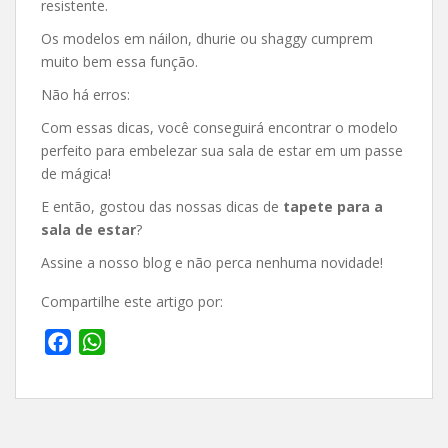
resistente.
Os modelos em náilon, dhurie ou shaggy cumprem
muito bem essa função.
Não há erros:
Com essas dicas, você conseguirá encontrar o modelo
perfeito para embelezar sua sala de estar em um passe
de mágica!
E então, gostou das nossas dicas de
tapete para a
sala de estar
?
Assine a nosso blog e não perca nenhuma novidade!
Compartilhe este artigo por:
F
W
a
h
c
a
e
t
b
s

- **WHAT NEEDS TO BE DONE**:
All of the records above are to be copied exactly, minus the pictures.

- **EXERCISE OUTPUT**:
resistente.
Os modelos em náilon, dhurie ou shaggy cumprem
muito bem essa função.
Não há erros:
Com essas dicas, você conseguirá encontrar o modelo
perfeito para embelezar sua sala de estar em um passe
de mágica!
E então, gostou das nossas dicas de
tapete para a
sala de estar
?
Assine a nosso blog e não perca nenhuma novidade!
Compartilhe este artigo por:
F
W
a
h
c
a
e
t
b
s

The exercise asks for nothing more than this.